Adam Greenblatt, CEO of BetMGM, commented:

“Our performance in 2023 demonstrates our commitment to delivering on our promises. We were able to achieve strong organic growth, while executing against key strategic initiatives that lay the foundation for 2024 and beyond. The attainment of EBITDA profitability over the last three quarters of 2023 validates the effectiveness of our business model and provides the basis from which to invest further in expanding our sports offering through the integration of Angstrom and leveraging our largely untapped Las Vegas omni-channel advantages. With this comprehensive roadmap in place, we can focus on driving accelerated player acquisition and retention and strengthening our current market position. This clear strategic direction underpins our confidence in achieving our targets and building long-term, sustainable value for shareholders.”

Notes

(1)

FY2023 net revenue for BetMGM on a GAAP basis is expected to be approximately $1,920 million, which includes approximately $64 million related to Nevada MGM operations for which BetMGM records on a net basis as BetMGM is considered to be the agent in the Nevada transactions for GAAP purposes

(2)

FY2023 non-GAAP net revenue guidance established in January 2023

(3)

Key metrics include average monthly actives, first time depositors (“FTDs”), hold percentages, bonus levels, net gaming revenue per active (“NGR per active”), and cost per acquisition (“CPAs”)

(4)

BetMGM has not completed its financial closing procedures for the three months and year ended December 31, 2023 and actual results can differ materially from these estimates.  In addition, BetMGM’s independent registered public accounting firm has not audited, reviewed or performed any procedures with respect to these preliminary estimates. During the course of the preparation of BetMGM’s audited financial statements, BetMGM and its auditors may identify items that would require material adjustments to these estimates.

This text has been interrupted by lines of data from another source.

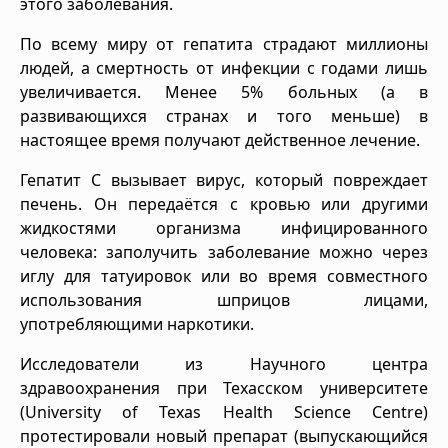
этого заболевания.
По всему миру от гепатита страдают миллионы
людей, а смертность от инфекции с годами лишь
увеличивается. Менее 5% больных (а в
развивающихся странах и того меньше) в
настоящее время получают действенное лечение.
Гепатит С вызывает вирус, который повреждает
печень. Он передаётся с кровью или другими
жидкостями организма инфицированного
человека: заполучить заболевание можно через
иглу для татуировок или во время совместного
использования шприцов лицами,
употребляющими наркотики.
Исследователи из Научного центра
здравоохранения при Техасском университете
(University of Texas Health Science Centre)
протестировали новый препарат (выпускающийся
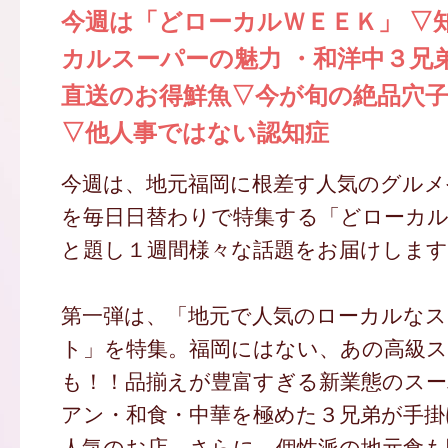
今週は「どローカルＷＥＥＫ」 ▽
カルスーパーの魅力 ・和洋中３兄
直送のお得鮮魚▽今が旬の絶品
▽他人事ではない認知症
今週は、地元福岡に根差す人気のグル
を毎日日替わりで特集する「どローカ
と題し１週間様々な話題をお届けします
第一弾は、「地元で人気のローカルなス
ト」を特集。福岡にはない、あの高級ス
も！！品揃えが豊富すぎる新業態のス
アン・和食・中華を極めた３兄弟が手掛
人気のお店、さらに、個性派の地元食も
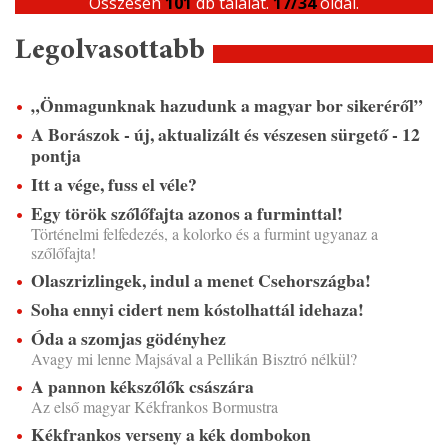
Összesen
101
db találat.
17/34
oldal.
Legolvasottabb
„Önmagunknak hazudunk a magyar bor sikeréről”
A Borászok - új, aktualizált és vészesen sürgető - 12
pontja
Itt a vége, fuss el véle?
Egy török szőlőfajta azonos a furminttal!
Történelmi felfedezés, a kolorko és a furmint ugyanaz a
szőlőfajta!
Olaszrizlingek, indul a menet Csehországba!
Soha ennyi cidert nem kóstolhattál idehaza!
Óda a szomjas gödényhez
Avagy mi lenne Majsával a Pellikán Bisztró nélkül?
A pannon kékszőlők császára
Az első magyar Kékfrankos Bormustra
Kékfrankos verseny a kék dombokon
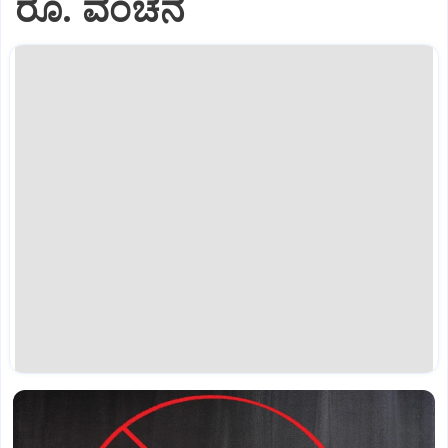
ರೂ. ವಂಚನೆ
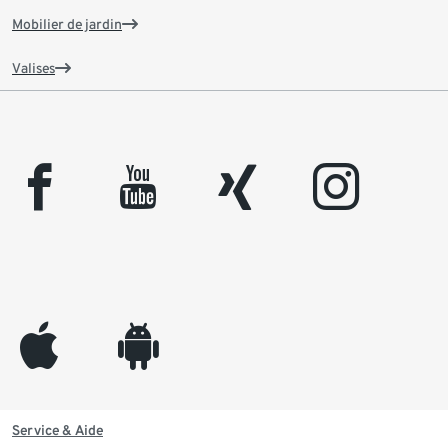
Mobilier de jardin
Valises
facebook
youtube
xing
instagram
appleinc
android
Service & Aide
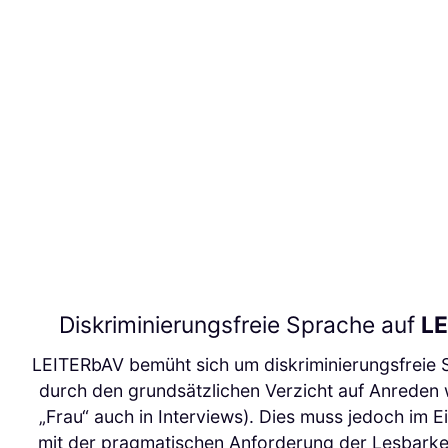
Diskriminierungsfreie Sprache auf
L
LEITERbAV bemüht sich um diskriminierungsfreie 
durch den grundsätzlichen Verzicht auf Anreden 
„Frau“ auch in Interviews). Dies muss jedoch im E
mit der pragmatischen Anforderung der Lesbarkei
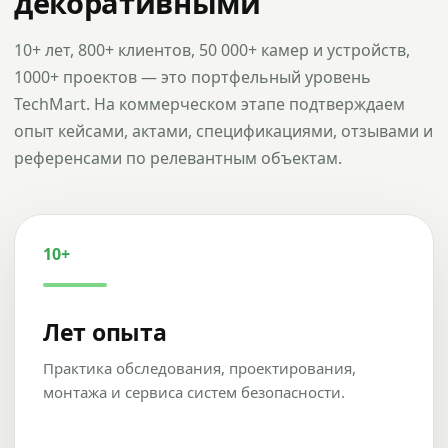
декоративными
10+ лет, 800+ клиентов, 50 000+ камер и устройств,
1000+ проектов — это портфельный уровень
TechMart. На коммерческом этапе подтверждаем
опыт кейсами, актами, спецификациями, отзывами и
референсами по релевантным объектам.
10+
Лет опыта
Практика обследования, проектирования,
монтажа и сервиса систем безопасности.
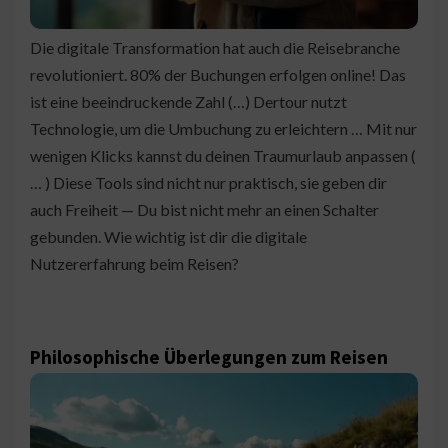
Die digitale Transformation hat auch die Reisebranche
revolutioniert. 80% der Buchungen erfolgen online! Das
ist eine beeindruckende Zahl (…) Dertour nutzt
Technologie, um die Umbuchung zu erleichtern … Mit nur
wenigen Klicks kannst du deinen Traumurlaub anpassen (
… ) Diese Tools sind nicht nur praktisch, sie geben dir
auch Freiheit — Du bist nicht mehr an einen Schalter
gebunden. Wie wichtig ist dir die digitale
Nutzererfahrung beim Reisen?
Philosophische Überlegungen zum Reisen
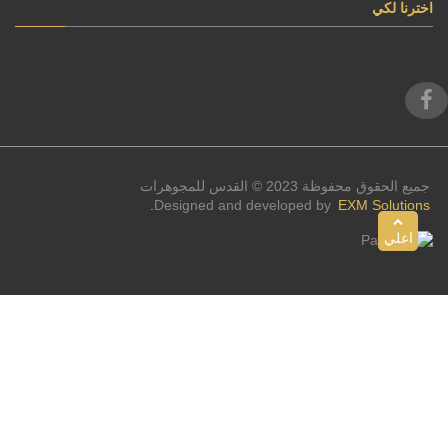
اخترنا لكي
جميع الحقوق محفوظة 2023 © القدس للمجوهرات
Designed and developed by
EXM Solutions.
اعلي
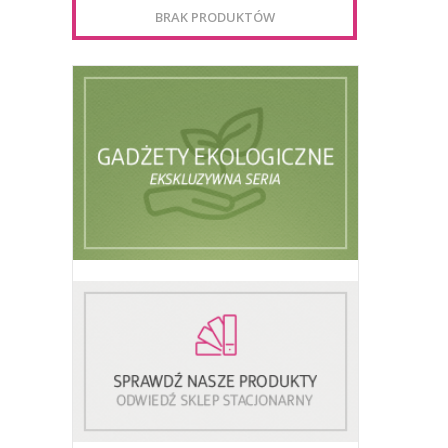
BRAK PRODUKTÓW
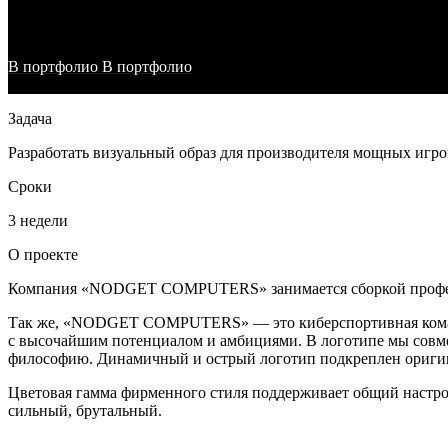
В портфолио
В портфолио
Задача
Разработать визуальный образ для производителя мощных игр
Сроки
3 недели
О проекте
Компания «NODGET COMPUTERS» занимается сборкой професси
Так же, «NODGET COMPUTERS» — это киберспортивная ком
с высочайшим потенциалом и амбициями. В логотипе мы совмес
философию. Динамичный и острый логотип подкреплен оригин
Цветовая гамма фирменного стиля поддерживает общий настр
сильный, брутальный.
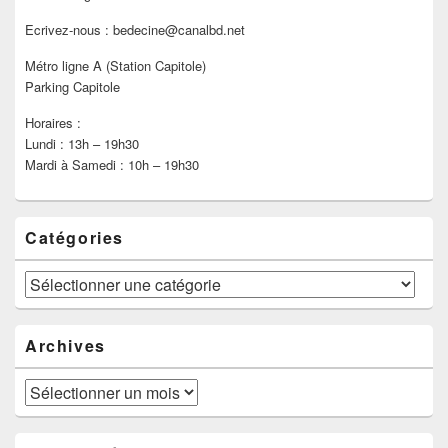
Ecrivez-nous : bedecine@canalbd.net
Métro ligne A (Station Capitole)
Parking Capitole
Horaires :
Lundi : 13h – 19h30
Mardi à Samedi : 10h – 19h30
Catégories
Catégories
Archives
Archives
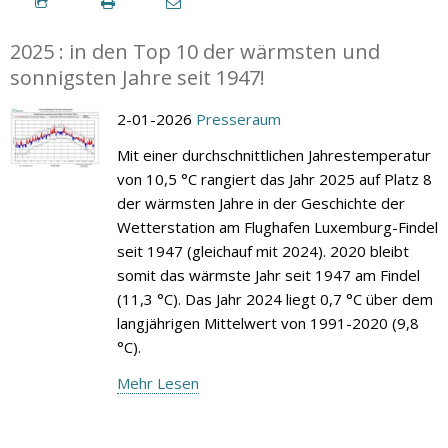
2025 : in den Top 10 der wärmsten und
sonnigsten Jahre seit 1947!
2-01-2026
Presseraum
Mit einer durchschnittlichen Jahrestemperatur
von 10,5 °C rangiert das Jahr 2025 auf Platz 8
der wärmsten Jahre in der Geschichte der
Wetterstation am Flughafen Luxemburg-Findel
seit 1947 (gleichauf mit 2024). 2020 bleibt
somit das wärmste Jahr seit 1947 am Findel
(11,3 °C). Das Jahr 2024 liegt 0,7 °C über dem
langjährigen Mittelwert von 1991-2020 (9,8
°C).
Mehr Lesen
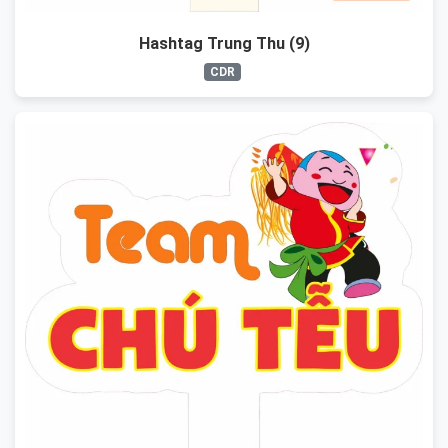
Hashtag Trung Thu (9)
CDR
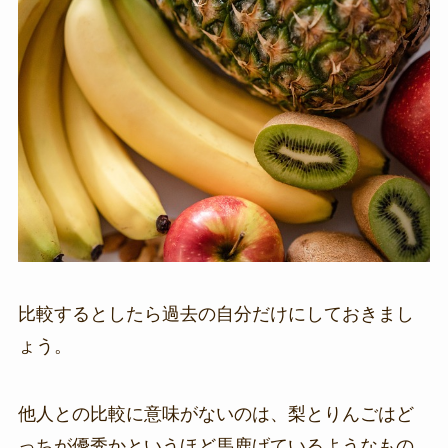
比較するとしたら過去の自分だけにしておきまし
ょう。
他人との比較に意味がないのは、梨とりんごはど
っちが優秀かというほど馬鹿げているようなもの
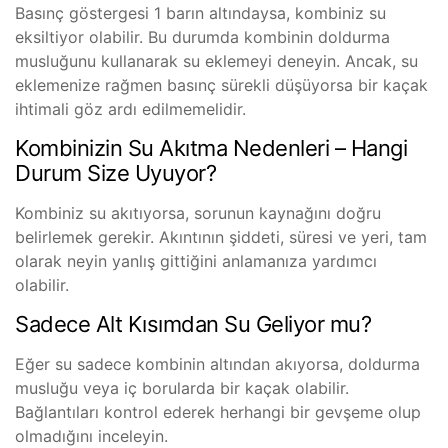
Basınç göstergesi 1 barın altındaysa, kombiniz su
eksiltiyor olabilir. Bu durumda kombinin doldurma
musluğunu kullanarak su eklemeyi deneyin. Ancak, su
eklemenize rağmen basınç sürekli düşüyorsa bir kaçak
ihtimali göz ardı edilmemelidir.
Kombinizin Su Akıtma Nedenleri – Hangi
Durum Size Uyuyor?
Kombiniz su akıtıyorsa, sorunun kaynağını doğru
belirlemek gerekir. Akıntının şiddeti, süresi ve yeri, tam
olarak neyin yanlış gittiğini anlamanıza yardımcı
olabilir.
Sadece Alt Kısımdan Su Geliyor mu?
Eğer su sadece kombinin altından akıyorsa, doldurma
musluğu veya iç borularda bir kaçak olabilir.
Bağlantıları kontrol ederek herhangi bir gevşeme olup
olmadığını inceleyin.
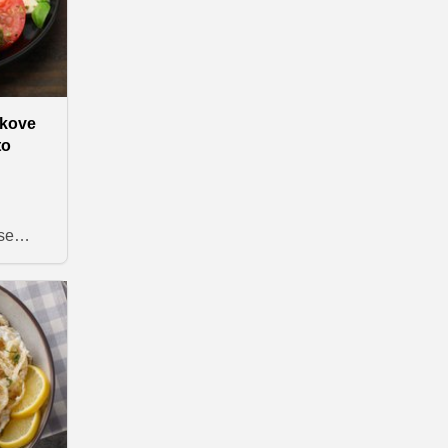
ikove
to
se
znajte
odatkom
ozabno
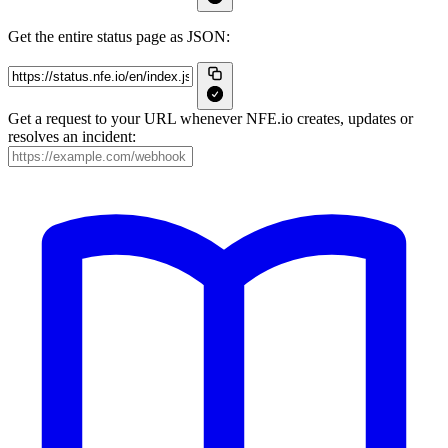
Get the entire status page as JSON:
Get a request to your URL whenever NFE.io creates, updates or
resolves an incident:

As a result, these estimates constitute forward-looking statements and, therefore, investors are cautioned that they are subject to risks and uncertainties, including possible adjustments. 

(5)

BetMGM operates iGaming and Online Sports Betting in five markets and Sports Betting only (combined online and retail) in 23 markets.

(6)

Market share for last three months ending November 2023 by GGR including only U.S. markets where BetMGM was active; internal estimates used where operator-specific results are unavailable. Ontario market share reflects the three-month period through December 2023.

(7)

 Google Core Web Vitals validate that BetMGM in now one of the fastest apps in the U.S.

 

Forward-looking statements:

This document contains certain statements that are forward-looking statements. They appear in a number of places throughout this document and include statements regarding our intentions, beliefs or current expectations and those of our officers, directors and employees concerning, amongst other things, results of our operations, financial condition, liquidity, prospects, growth, strategies and the business we operate. Examples of these statements include, but are not limited to, BetMGM’s expectations regarding its financial outlook (including EBITDA guidance). These forward-looking statements include all matters that are not historical facts. By their nature, these statements involve risks and uncertainties since future events and circumstances can cause results and developments to differ materially from those anticipated. Any such forward-looking statements reflect knowledge and information available at the date of preparation of this document. Among the important factors that could cause actual results to differ materially from those indicated in such forward-looking statements include the significant competition within the gaming and entertainment industry; BetMGM’s ability to execute on its business plan; changes in applicable laws or regulations, particularly with respect to iGaming and online sports betting; BetMGM’s ability to manage growth and access the capital needed to support its growth plans; and BetMGM’s ability to obtain the required licenses, permits and other approvals necessary to grow in existing and new jurisdictions. In providing forward-looking statements, Entain is not undertaking any duty or obligation to update these statements publicly as a result of new information, future events or otherwise, except as required by law. Other than in accordance with its legal or regulatory obligations (including under the Market Abuse Regulation (596/2014), the Listing Rules, the Disclosure Guidance and Transparency Rules and the Prospectus Rules), Entain undertakes no obligation to update or revise any such forward-looking statements. Nothing in this document should be construed as a profit forecast. Entain and its directors accept no liability to third parties in respect of this document save as would arise under English law.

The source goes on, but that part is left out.